According to investigators, the operation targeted counterfeit goods suspected of violating intellectual property laws as the government intensifies its war against fake merchandise in Kenya.

New nike store at westgate mall kenya

The images that followed were striking.

Shelves that once displayed rows of shoes were nearly empty. Social media exploded. Supporters cried foul. Critics said the law had finally caught up with a business model that many had questioned for years.

But as Kenyans debated the fate of Shiquo Hii Style, another question quietly emerged.

If authorities raided every business in Kenya tomorrow morning, how many would survive?

Let’s be honest.

Counterfeit products are no secret in Kenya.

The “Air Force” sneaker that isn’t really Nike. The “designer” handbag that never saw Paris. The luxury watch that costs less than a plate of nyama choma. The football jersey sold outside stadiums. The branded hoodie hanging in a market stall.

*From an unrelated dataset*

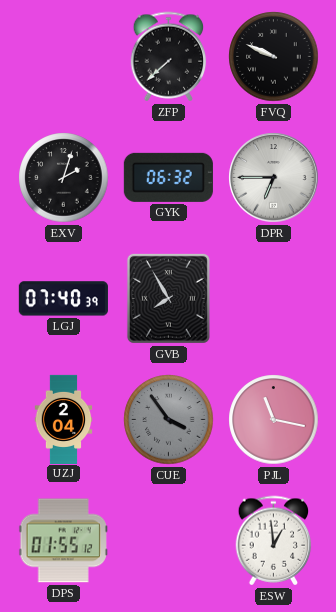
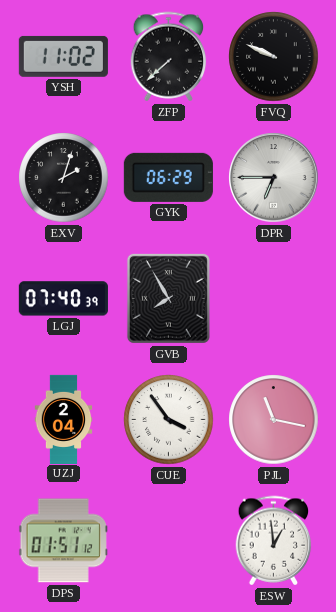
YSH: none -> 11:02
GYK: 06:32 -> 06:29
CUE dial: grey -> white
DPS: 01:55 -> 01:51
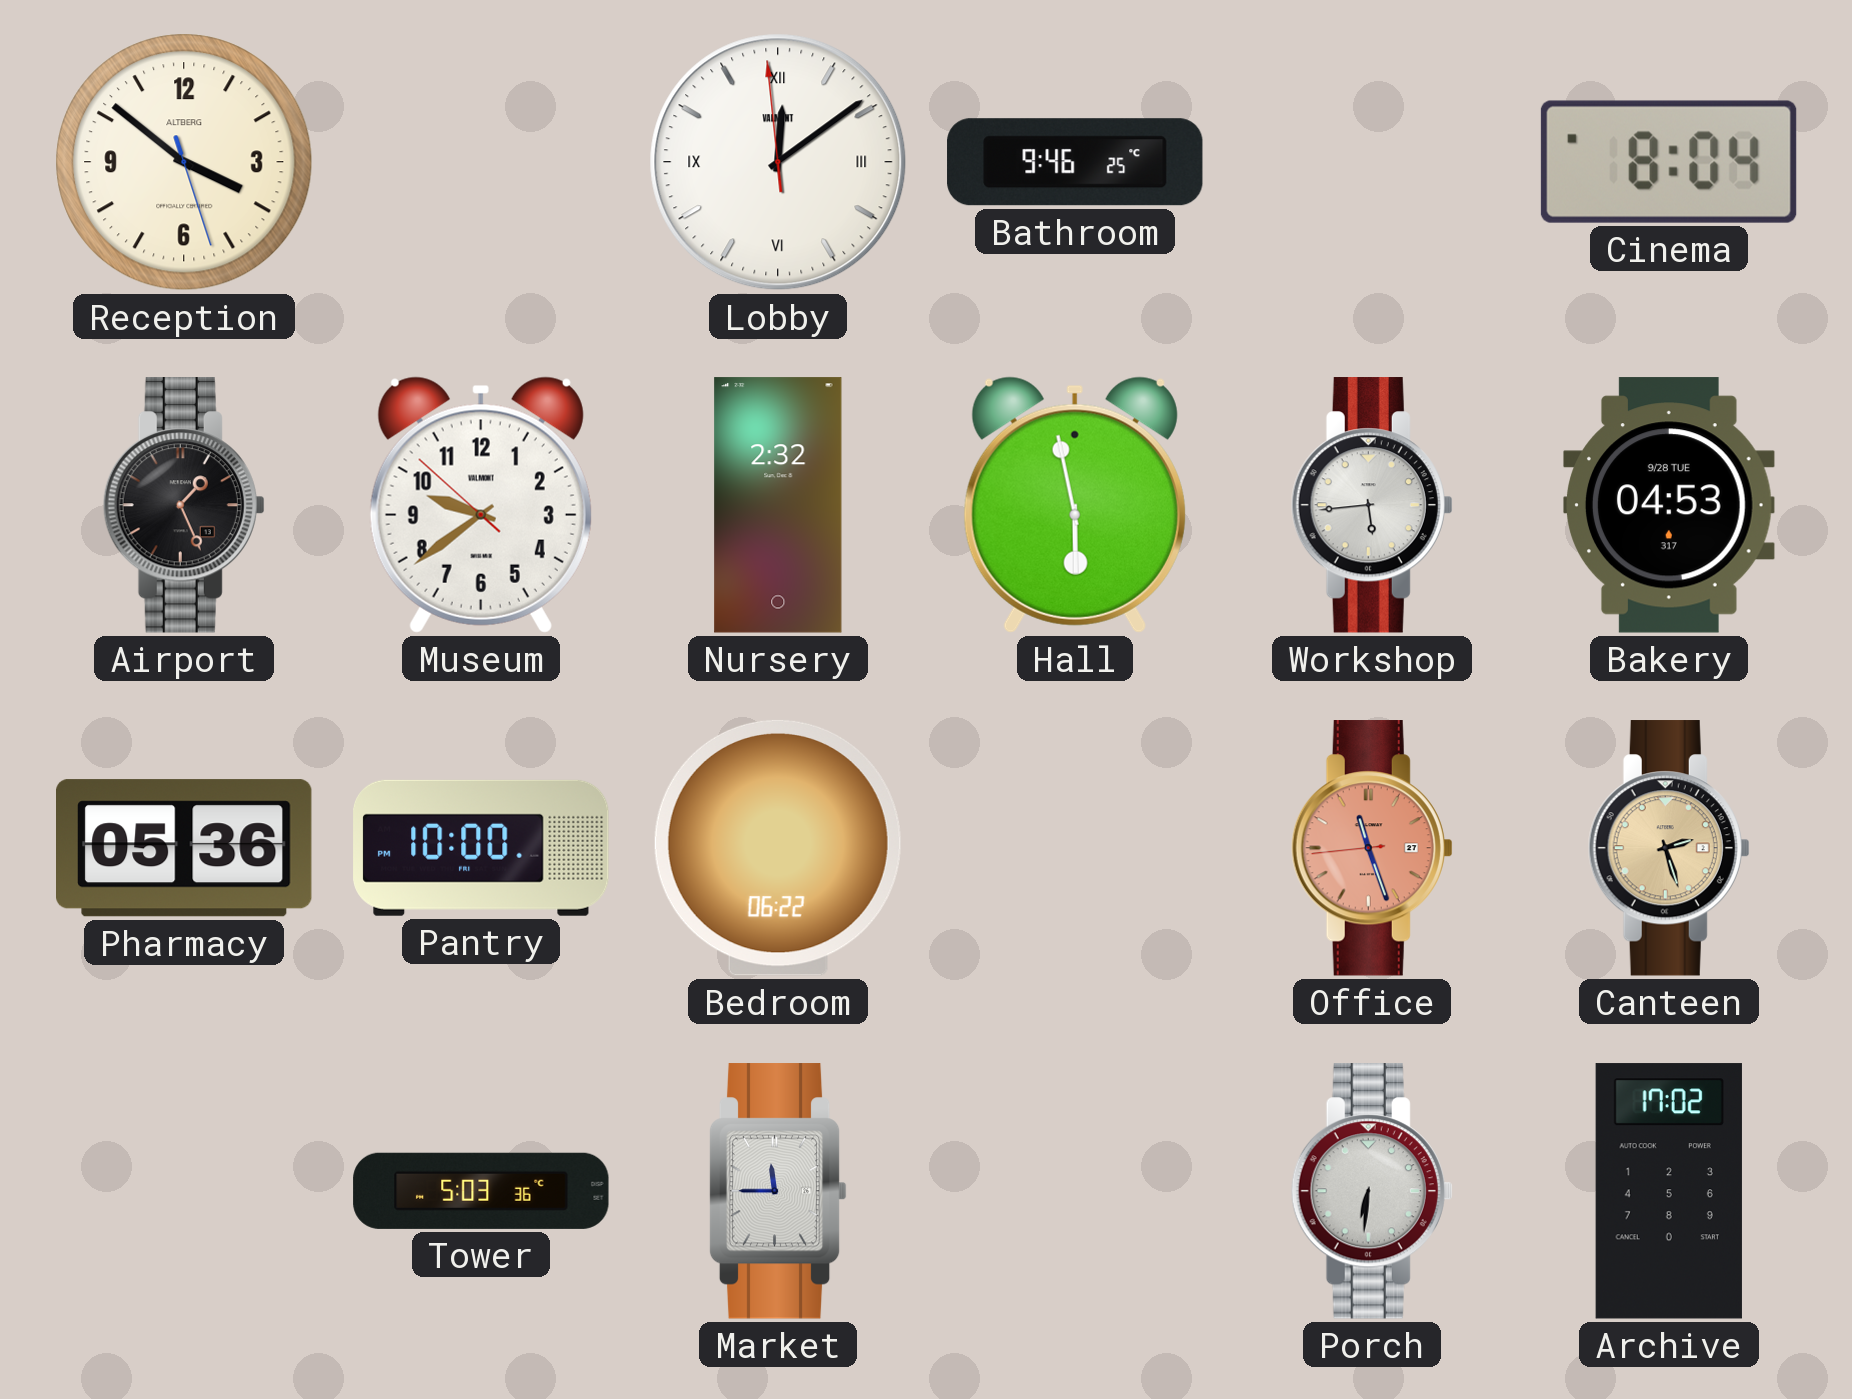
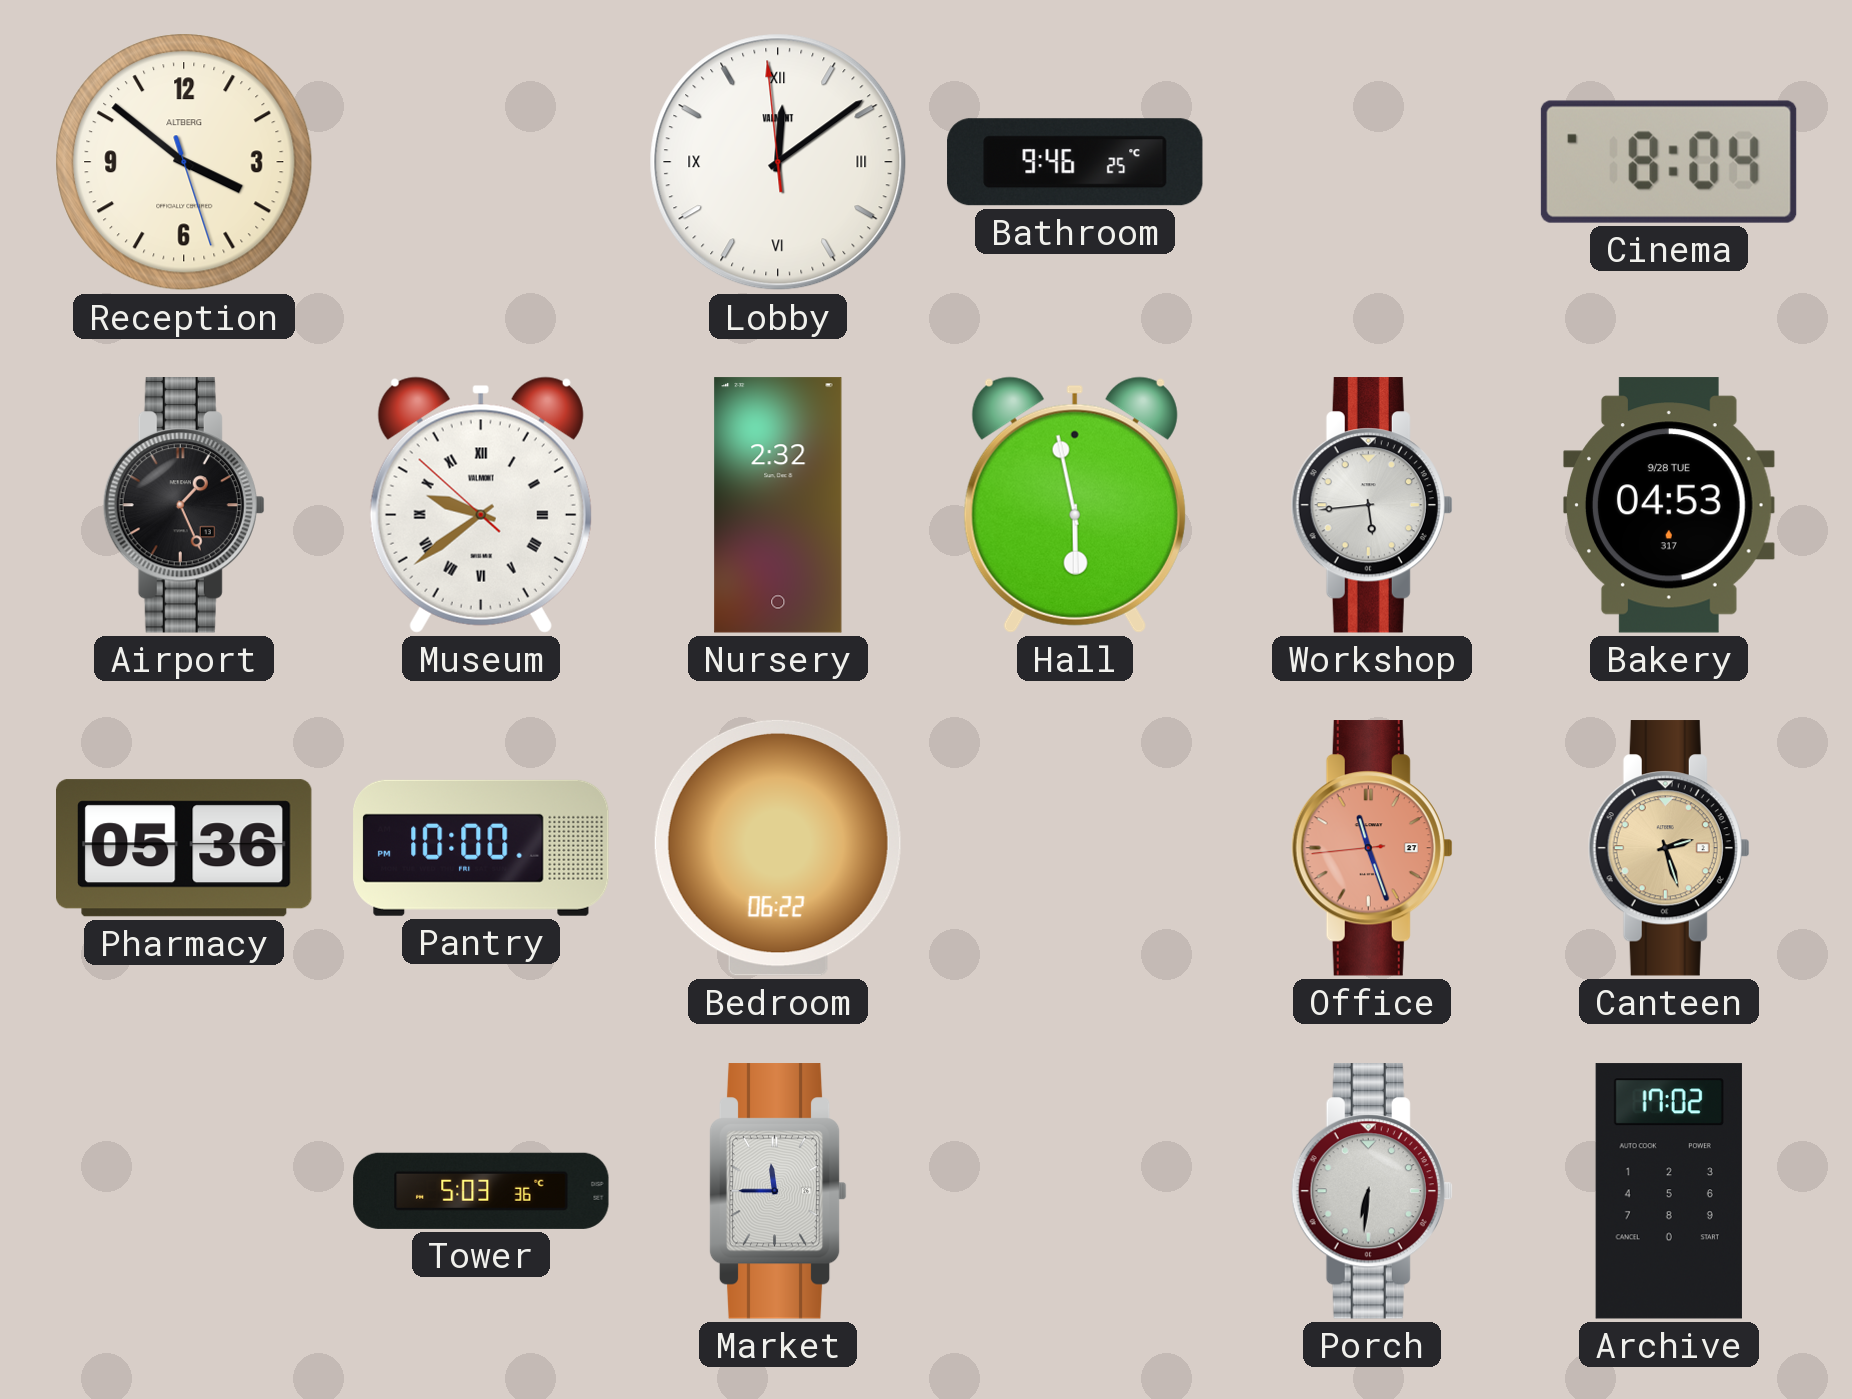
Museum numerals: Arabic -> Roman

The phone accessories, perfumes, electronics and spare parts that flood shops every day.

Many Kenyans own at least one product whose authenticity would probably not survive close inspection.

Many businesses sell them.

Many customers buy them.

Some knowingly.

Some unknowingly.

So while the spotlight is currently on Shiquo Hii Style, the raid has exposed a much bigger reality: counterfeit goods are woven into Kenya’s retail culture.

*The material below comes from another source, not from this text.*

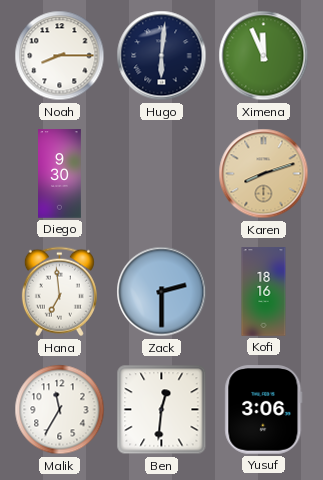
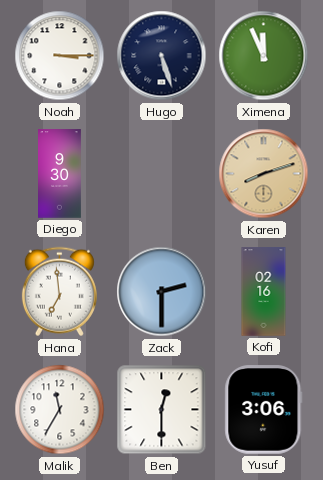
Noah: 8:15 -> 3:15
Hugo: 6:01 -> 5:27
Kofi: 18:16 -> 02:16
Ben: 12:31 -> 12:30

The uncomfortable truth is that if enforcement agencies launched a nationwide operation targeting every counterfeit item in circulation, the impact could stretch far beyond one TikTok-famous entrepreneur.

counterfeit goods being sold in kenya

How many shops in Nairobi would remain untouched?

How many market stalls in Gikomba, Eastleigh, Mombasa, Kisumu, Nakuru and Eldoret would pass inspection?

How many online stores would still have products to sell?

How many of us would open our wardrobes and discover that our favourite “brand” isn’t actually a brand at all?

That is the conversation Kenya is now having.

To be clear, intellectual property laws exist for a reason. Counterfeit products can hurt legitimate businesses, damage brand reputations and expose consumers to low-quality or unsafe products.

But the Shiquo Hii Style saga has revealed something equally important.

This is not simply a story about one trader.

It is a story about an entire ecosystem.

An ecosystem where genuine products are often too expensive for the average consumer. Where traders compete on price. Where social media drives demand. Where customers want premium brands at budget prices.

And where everyone, from the importer to the retailer to the buyer, plays a role.

As investigations continue, one thing is becoming increasingly clear.

The raid on Shiquo Hii Style may not just be remembered as the day a popular business lost stock worth millions.

It may be remembered as the day Kenya was forced to look in the mirror and ask a question it has avoided for years:

If the authorities came knocking today, who among us is truly operating with a clean shelf?